Disorders

Research Grant - 2017

Research Category: Brain Tumours

Dr Theo Mantamadiotis was the recipient of Brain Foundation grant funding in 2017

Brain Tumours

Brain Tumours
Better Drugs for Brain Cancer
Dr Theo Mantamadiotis
The University of Melbourne
Co-Investigators : A/Prof Philip Thompson

Project Summary:

Today in Australia, 4 people will be diagnosed with a brain tumour. This equates to 1600 tumours in Australia each year. These may be benign or malignant. Present day treatments include surgery, radiotherapy, chemotherapy, drug treatments or a combination of these. Mortality is high in patients with a malignant tumour with only 22% of these patients being alive after 5 years. For those who do survive, the side effects of the current drug treatments are often truly terrible.

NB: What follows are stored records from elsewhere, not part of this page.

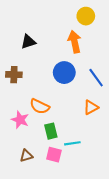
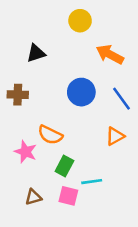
yellow circle: (86, 16) -> (80, 21), moved
orange arrow: (75, 42) -> (110, 54), moved, turned -50
green rectangle: (51, 131) -> (64, 166), turned 42

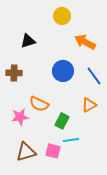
pink star: (26, 152) -> (20, 117), turned -30
green rectangle: (64, 166) -> (62, 121), moved
brown triangle: (33, 197) -> (26, 152), size x1.5

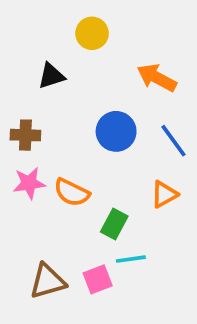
yellow circle: (62, 16) -> (92, 33), moved
pink star: (20, 117) -> (29, 183), moved
pink square: (53, 151) -> (98, 279), turned -35

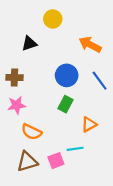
orange semicircle: (72, 192) -> (31, 132), moved
orange triangle: (164, 194) -> (89, 124), moved
green rectangle: (114, 224) -> (66, 104), moved

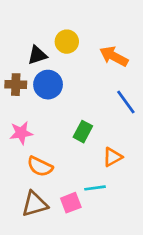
yellow circle: (53, 19) -> (67, 42), moved
blue circle: (67, 75) -> (48, 85), moved
brown cross: (14, 78) -> (16, 85), moved

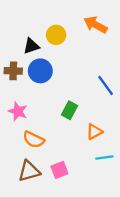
orange arrow: (114, 56) -> (95, 25), moved
pink star: (21, 133) -> (18, 111), turned 30
cyan line: (95, 188) -> (104, 158), moved

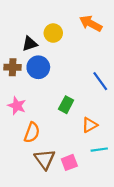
orange semicircle: (34, 140) -> (32, 133), turned -96
pink square: (59, 170) -> (69, 162), moved
brown triangle: (29, 171) -> (45, 159), moved, turned -50

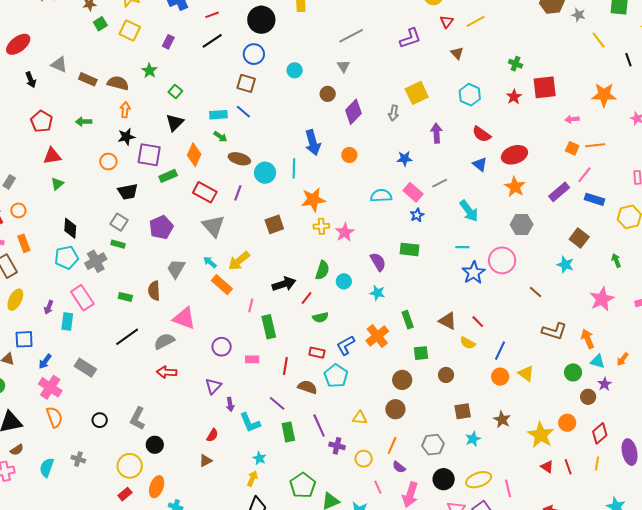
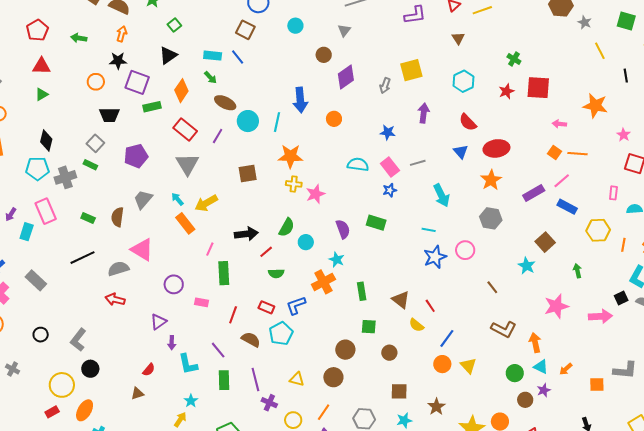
pink circle: (502, 260) -> (465, 250), size x0.7
orange cross: (377, 336) -> (323, 282), moved

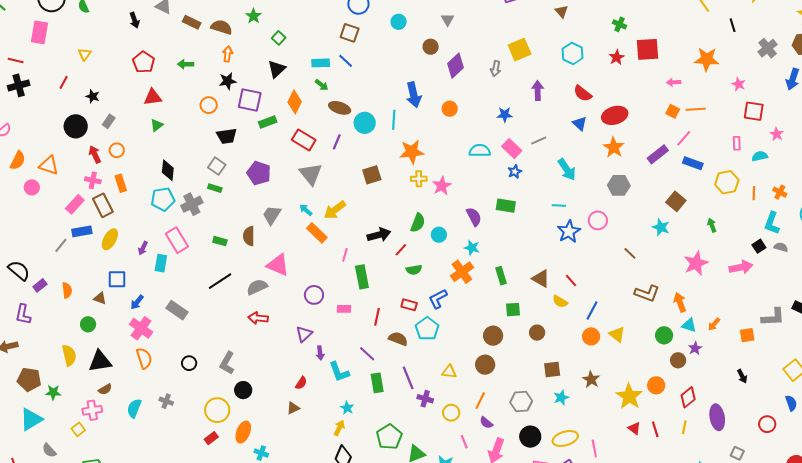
purple pentagon: (136, 156) -> (259, 173), turned -30

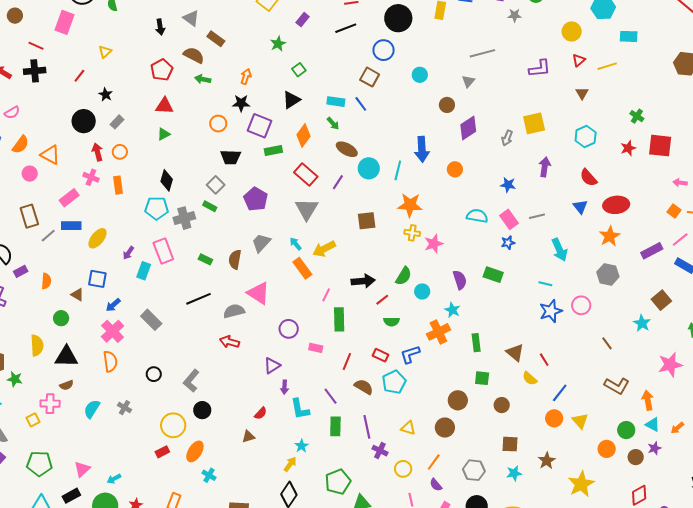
brown semicircle: (222, 27) -> (194, 55), moved
brown rectangle: (103, 205) -> (29, 216), moved
orange circle: (656, 385) -> (607, 449), moved

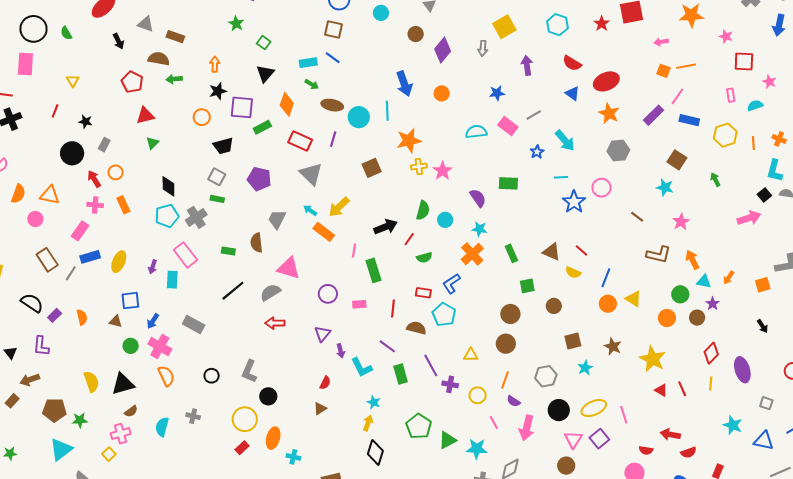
blue star: (508, 243) -> (537, 152), moved
green circle: (61, 318) -> (131, 346), moved
pink star: (670, 365) -> (681, 222), moved, size x0.7

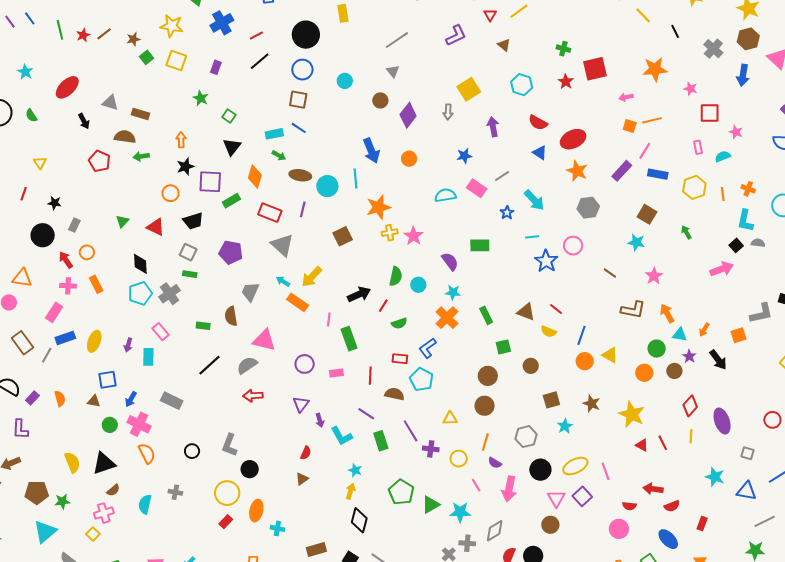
red triangle: (145, 116) -> (156, 227), moved, turned 42
pink rectangle: (185, 255) -> (160, 332), size x0.7
black arrow: (762, 326) -> (718, 360), moved, size x1.5

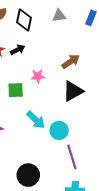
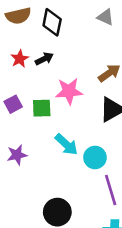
gray triangle: (59, 16) -> (105, 17), moved, turned 32
pink star: (38, 76) -> (69, 91), size x1.5

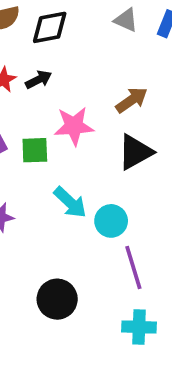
black diamond: (52, 22) -> (50, 27), turned 68

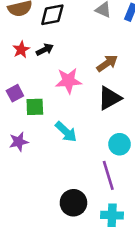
green square: (35, 150) -> (35, 107), moved
cyan circle: (111, 221) -> (120, 144), moved
black circle: (57, 299) -> (73, 203), moved

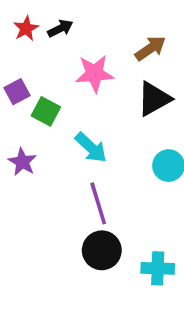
green square: (35, 107) -> (46, 111), turned 30
purple star: (19, 142) -> (22, 162), turned -30
purple line: (108, 175) -> (98, 203), moved

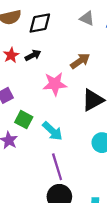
brown arrow: (150, 48) -> (80, 61), moved
green square: (46, 111) -> (24, 120), moved

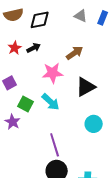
cyan arrow: (52, 131) -> (51, 102), moved

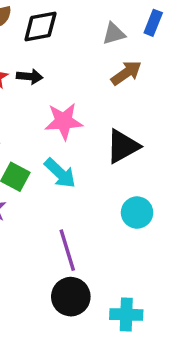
gray triangle: (81, 16) -> (114, 34), moved, turned -40
black arrow: (34, 48) -> (30, 77), turned 32
brown arrow: (75, 53) -> (126, 73), moved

Our work involves looking at how to effectively kill brain cancer cells with minimum side-effects. We will examine the use of several FDA-approved drugs currently used in other neurological diseases, such as severe anxiety; drugs not previously considered for brain cancer therapy. The benefit of using drugs already approved for use in humans is that the massive time and financial investment in developing and testing these has already occurred and therefore the time to market for a new application is likely significantly reduced. Additionally we will test novel related drugs, developed by our collaborators, for their ability to kill brain cancer cells in the same experiemental system we have developed.

This funding from the Brain Foundation will allow us to bring together an experienced team of experts in a collaboration between Melbourne University, Monash University Faculty of Pharmacy, The Royal Melbourne Hospital and the Peter MacCallum Cancer Centre. Together we will work towards our goal of finding more effective and safer therapies that are better tolerated by patients diagnosed with malignant brain cancer.